Jarvis Givens
Associate Professor, Harvard University
Jarvis R. Givens is an Associate Professor of Education and African & African American Studies at Harvard University. He is the author of two books: School Clothes: A Collective Memoir of Black Student Witness (Beacon Press, February 2023) and Fugitive Pedagogy: Carter G. Woodson and the Art of Black Teaching (Harvard University Press, 2021), which won several book awards, including the History of Education Society’s 2022 Outstanding Book Award, the American Educational Research Association’s 2022 Outstanding Book Award, and the 2022 Book Award from the Association for the Study of African American Life and History. Professor Givens recently prepared new editions of two African American classics: Carter G. Woodson’s The Mis-education of the Negro, published by Penguin Classics, and Booker T. Washington’s Up from Slavery, to be published by the Norton Library.
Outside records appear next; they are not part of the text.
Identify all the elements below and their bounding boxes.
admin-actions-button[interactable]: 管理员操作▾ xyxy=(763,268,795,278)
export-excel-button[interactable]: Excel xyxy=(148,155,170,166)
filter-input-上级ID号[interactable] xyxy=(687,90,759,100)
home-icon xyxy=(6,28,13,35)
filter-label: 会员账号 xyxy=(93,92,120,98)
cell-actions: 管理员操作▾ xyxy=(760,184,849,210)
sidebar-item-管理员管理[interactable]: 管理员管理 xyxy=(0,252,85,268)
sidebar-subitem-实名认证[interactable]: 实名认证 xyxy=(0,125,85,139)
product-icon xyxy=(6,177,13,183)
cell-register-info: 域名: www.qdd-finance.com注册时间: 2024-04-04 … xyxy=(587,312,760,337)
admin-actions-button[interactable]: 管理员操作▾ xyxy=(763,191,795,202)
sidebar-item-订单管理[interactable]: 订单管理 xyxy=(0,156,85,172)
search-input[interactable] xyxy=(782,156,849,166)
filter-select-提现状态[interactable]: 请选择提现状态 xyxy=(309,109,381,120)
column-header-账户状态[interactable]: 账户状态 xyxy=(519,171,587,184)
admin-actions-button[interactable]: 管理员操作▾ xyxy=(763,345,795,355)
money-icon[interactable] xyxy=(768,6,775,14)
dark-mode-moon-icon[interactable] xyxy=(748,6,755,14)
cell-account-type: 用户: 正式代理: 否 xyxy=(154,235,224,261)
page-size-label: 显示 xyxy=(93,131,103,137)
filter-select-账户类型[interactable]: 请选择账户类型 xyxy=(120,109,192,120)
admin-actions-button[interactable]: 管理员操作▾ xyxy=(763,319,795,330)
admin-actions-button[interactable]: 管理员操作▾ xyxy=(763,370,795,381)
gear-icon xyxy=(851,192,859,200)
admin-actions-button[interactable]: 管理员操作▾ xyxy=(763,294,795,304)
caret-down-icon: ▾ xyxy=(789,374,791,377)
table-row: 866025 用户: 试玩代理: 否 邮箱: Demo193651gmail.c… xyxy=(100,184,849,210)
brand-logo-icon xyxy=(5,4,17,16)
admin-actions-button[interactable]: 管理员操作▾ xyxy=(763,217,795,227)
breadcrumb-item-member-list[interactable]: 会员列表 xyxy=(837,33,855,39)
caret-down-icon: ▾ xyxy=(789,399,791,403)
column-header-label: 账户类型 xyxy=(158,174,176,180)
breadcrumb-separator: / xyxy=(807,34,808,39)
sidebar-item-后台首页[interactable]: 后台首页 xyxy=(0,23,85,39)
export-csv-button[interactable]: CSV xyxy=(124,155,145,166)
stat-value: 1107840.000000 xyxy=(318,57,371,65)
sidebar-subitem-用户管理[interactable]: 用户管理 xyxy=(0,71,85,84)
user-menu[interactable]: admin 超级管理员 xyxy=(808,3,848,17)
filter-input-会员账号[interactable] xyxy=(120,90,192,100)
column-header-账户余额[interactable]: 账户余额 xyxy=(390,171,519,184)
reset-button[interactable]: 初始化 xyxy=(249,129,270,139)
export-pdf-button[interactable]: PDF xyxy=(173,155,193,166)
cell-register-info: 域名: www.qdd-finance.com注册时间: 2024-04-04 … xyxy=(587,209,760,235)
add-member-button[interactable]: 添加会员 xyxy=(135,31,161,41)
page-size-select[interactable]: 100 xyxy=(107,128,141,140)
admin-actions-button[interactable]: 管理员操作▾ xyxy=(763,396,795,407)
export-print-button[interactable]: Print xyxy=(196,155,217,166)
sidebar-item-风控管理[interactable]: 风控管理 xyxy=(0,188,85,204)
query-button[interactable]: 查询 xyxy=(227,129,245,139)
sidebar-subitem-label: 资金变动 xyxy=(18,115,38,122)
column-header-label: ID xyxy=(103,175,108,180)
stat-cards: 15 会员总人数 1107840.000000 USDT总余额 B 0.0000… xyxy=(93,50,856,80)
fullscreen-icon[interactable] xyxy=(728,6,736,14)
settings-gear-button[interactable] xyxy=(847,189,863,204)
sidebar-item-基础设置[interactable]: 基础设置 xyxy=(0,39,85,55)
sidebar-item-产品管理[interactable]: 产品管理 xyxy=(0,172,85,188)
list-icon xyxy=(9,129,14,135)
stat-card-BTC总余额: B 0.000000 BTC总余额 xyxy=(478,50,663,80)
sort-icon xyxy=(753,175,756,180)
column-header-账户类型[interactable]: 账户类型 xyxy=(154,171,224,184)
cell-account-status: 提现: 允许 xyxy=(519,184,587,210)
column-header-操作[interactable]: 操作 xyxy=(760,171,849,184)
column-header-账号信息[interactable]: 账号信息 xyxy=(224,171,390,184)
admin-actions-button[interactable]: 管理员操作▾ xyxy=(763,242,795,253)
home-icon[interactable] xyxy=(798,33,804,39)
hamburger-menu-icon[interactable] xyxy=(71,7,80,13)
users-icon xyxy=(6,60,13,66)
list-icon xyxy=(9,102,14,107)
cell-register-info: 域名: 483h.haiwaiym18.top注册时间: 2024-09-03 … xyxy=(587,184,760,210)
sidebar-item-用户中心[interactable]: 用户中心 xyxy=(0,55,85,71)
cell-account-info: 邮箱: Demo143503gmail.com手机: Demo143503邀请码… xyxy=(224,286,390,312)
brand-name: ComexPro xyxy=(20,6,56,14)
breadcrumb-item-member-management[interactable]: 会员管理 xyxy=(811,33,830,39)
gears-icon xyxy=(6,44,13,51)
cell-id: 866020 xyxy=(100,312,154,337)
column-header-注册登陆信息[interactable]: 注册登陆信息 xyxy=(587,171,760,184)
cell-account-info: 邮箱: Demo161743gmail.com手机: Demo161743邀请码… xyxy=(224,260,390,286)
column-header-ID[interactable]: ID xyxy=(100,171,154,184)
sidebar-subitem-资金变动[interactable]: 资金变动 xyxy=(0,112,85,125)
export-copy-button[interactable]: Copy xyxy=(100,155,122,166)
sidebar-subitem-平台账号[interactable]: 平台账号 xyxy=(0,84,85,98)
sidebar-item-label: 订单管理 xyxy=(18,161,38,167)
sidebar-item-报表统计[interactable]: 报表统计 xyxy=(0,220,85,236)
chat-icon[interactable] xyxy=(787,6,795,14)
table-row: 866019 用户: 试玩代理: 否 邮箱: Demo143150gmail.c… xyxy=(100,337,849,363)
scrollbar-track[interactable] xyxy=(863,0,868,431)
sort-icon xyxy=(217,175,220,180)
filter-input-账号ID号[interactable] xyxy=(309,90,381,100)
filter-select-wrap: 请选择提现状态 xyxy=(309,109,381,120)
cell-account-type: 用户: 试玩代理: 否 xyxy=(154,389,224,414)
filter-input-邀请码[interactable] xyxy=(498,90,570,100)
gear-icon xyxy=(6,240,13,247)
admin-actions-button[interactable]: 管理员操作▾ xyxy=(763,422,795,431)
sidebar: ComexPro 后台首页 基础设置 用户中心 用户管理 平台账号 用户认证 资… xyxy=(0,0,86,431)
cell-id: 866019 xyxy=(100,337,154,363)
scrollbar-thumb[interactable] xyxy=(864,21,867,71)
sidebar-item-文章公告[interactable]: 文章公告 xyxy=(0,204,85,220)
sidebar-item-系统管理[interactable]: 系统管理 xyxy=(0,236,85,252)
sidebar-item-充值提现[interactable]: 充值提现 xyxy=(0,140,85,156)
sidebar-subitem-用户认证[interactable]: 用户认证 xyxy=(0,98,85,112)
In partnership with Imani Perry of Princeton University, he is also the principal investigator of The Black Teacher Archive, a digital humanities project sponsored by the Andrew W. Mellon Foundation and focused on preserving the political and intellectual legacy of black schoolteachers before 1970. His research has been published in journals and magazines including: The Atlantic, The Boston Globe, American Educational Research Journal, Souls, and Harvard Educational Review. Professor Givens earned his PhD in African American Studies from the University of California, Berkeley. He is a native of Compton, California, and currently resides in Roxbury, Massachusetts.